In Multidimensional association,
Multidimensional association rule comprises of more than one aspect
Numeric attributes should be discretized.
Attributes can be unmitigated or quantitative.
Quantitative characteristics are numeric and consolidate pecking order.
Three approaches in mining multidimensional association rules are −
Using static discretization of quantitative attributes
Discretization happens earlier to mining and is static. Discretized attributes are treated as absolute and use an algorithm called apriori algorithm to search for all k-frequent predicate sets(k or k+1 table scans are required). Each subset of a frequent predicate set should be continuous. Data cubes are best for mining as they are helping make mining accelerate. The predicate cells are related to the cells of an n-dimensional data cuboid.
Example − In a data cube, the 3D cuboid (id, name, class) are frequent, then it suggests that(id, name),(name, class),(id, class) are also frequent.

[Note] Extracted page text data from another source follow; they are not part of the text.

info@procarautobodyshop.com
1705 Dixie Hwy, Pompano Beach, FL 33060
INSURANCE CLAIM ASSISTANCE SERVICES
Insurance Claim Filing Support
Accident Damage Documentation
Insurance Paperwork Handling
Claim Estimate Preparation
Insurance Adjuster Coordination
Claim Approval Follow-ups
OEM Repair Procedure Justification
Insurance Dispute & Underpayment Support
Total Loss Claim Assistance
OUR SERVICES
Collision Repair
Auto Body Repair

Using dynamic discretization of quantitative attributes
It is also known as mining Quantitative Association Rules and the attributes that are numeric are dynamically discretized.
Example
age(A,"12..25")Λrank(A,"1..4")Λgets(A,"laptop computer")
Output
rank1 |
rank2 |
rank3 |
rank4 |
|
---|---|---|---|---|
age,22-25 |
||||
age,18-21 |
||||
age,12-17 |
Here, the Attributes are classified in bins and are based on distribution of data. The bins can be further combined for analysis, therefore having the discretization dynamic.
Grid For Tuples
Distance based discretization with clustering
This is a dynamic discretization process that considers the distance between data of interest.
There are two steps involved in the mining process.

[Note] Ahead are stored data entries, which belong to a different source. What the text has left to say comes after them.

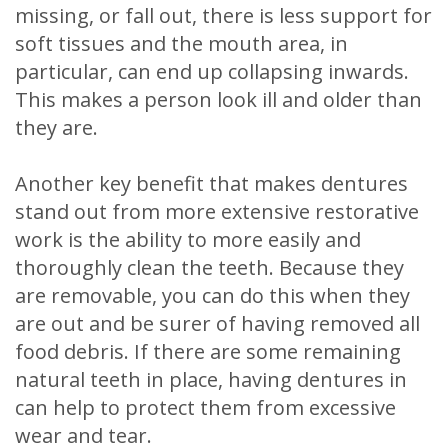
missing, or fall out, there is less support for
soft tissues and the mouth area, in
particular, can end up collapsing inwards.
This makes a person look ill and older than
they are.
Another key benefit that makes dentures
stand out from more extensive restorative
work is the ability to more easily and
thoroughly clean the teeth. Because they
are removable, you can do this when they
are out and be surer of having removed all
food debris. If there are some remaining
natural teeth in place, having dentures in
can help to protect them from excessive
wear and tear.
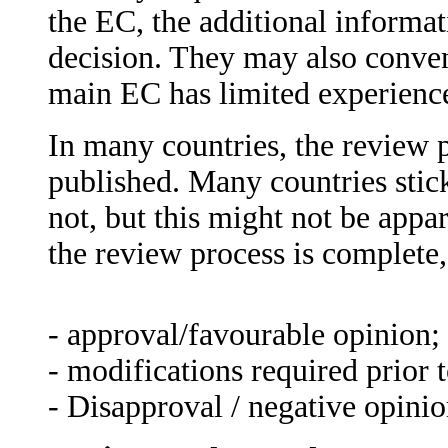
the EC, the additional informat
decision. They may also conven
main EC has limited experience 
In many countries, the review p
published. Many countries stick
not, but this might not be appa
the review process is complete,
- approval/favourable opinion;
- modifications required prior 
- Disapproval / negative opinio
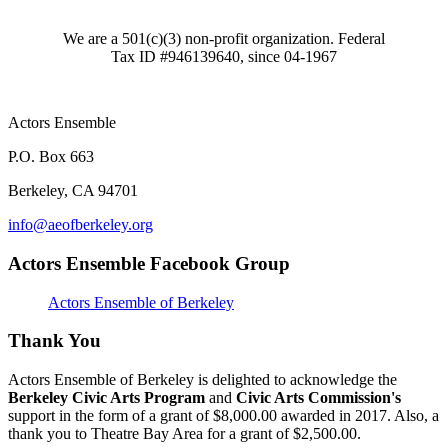
We are a 501(c)(3) non-profit organization. Federal
Tax ID #946139640, since 04-1967
Actors Ensemble
P.O. Box 663
Berkeley, CA 94701
info@aeofberkeley.org
Actors Ensemble Facebook Group
Actors Ensemble of Berkeley
Thank You
Actors Ensemble of Berkeley is delighted to acknowledge the
Berkeley Civic Arts Program
and
Civic Arts Commission's
support in the form of a grant of $8,000.00 awarded in 2017. Also, a
thank you to Theatre Bay Area for a grant of $2,500.00.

Interval of attributes involved are found by performing clustering.
Association rules are acquired by searching for groups of clusters that occur together.

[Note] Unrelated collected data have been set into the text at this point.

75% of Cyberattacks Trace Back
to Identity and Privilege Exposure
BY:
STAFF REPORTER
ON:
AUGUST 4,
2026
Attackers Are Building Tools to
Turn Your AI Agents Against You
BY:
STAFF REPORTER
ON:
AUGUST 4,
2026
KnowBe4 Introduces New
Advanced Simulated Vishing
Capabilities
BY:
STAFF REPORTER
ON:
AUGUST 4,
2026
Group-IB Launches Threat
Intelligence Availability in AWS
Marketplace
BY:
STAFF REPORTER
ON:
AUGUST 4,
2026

NOTE − Clusters in rule antecedent and consequent are strongly associated and occur together.
Conclusion
The article consists of data mining using multidimensional association rule which help find relationship among the dataset and then use different approach(discretization) to perform mining. First approach is by using static discretization which uses apriori algorithm to locate predicate sets. Second is dynamic discretization which helps numeric attributes to dynamically discretized. Third is distance based discretization which measures distance between data points.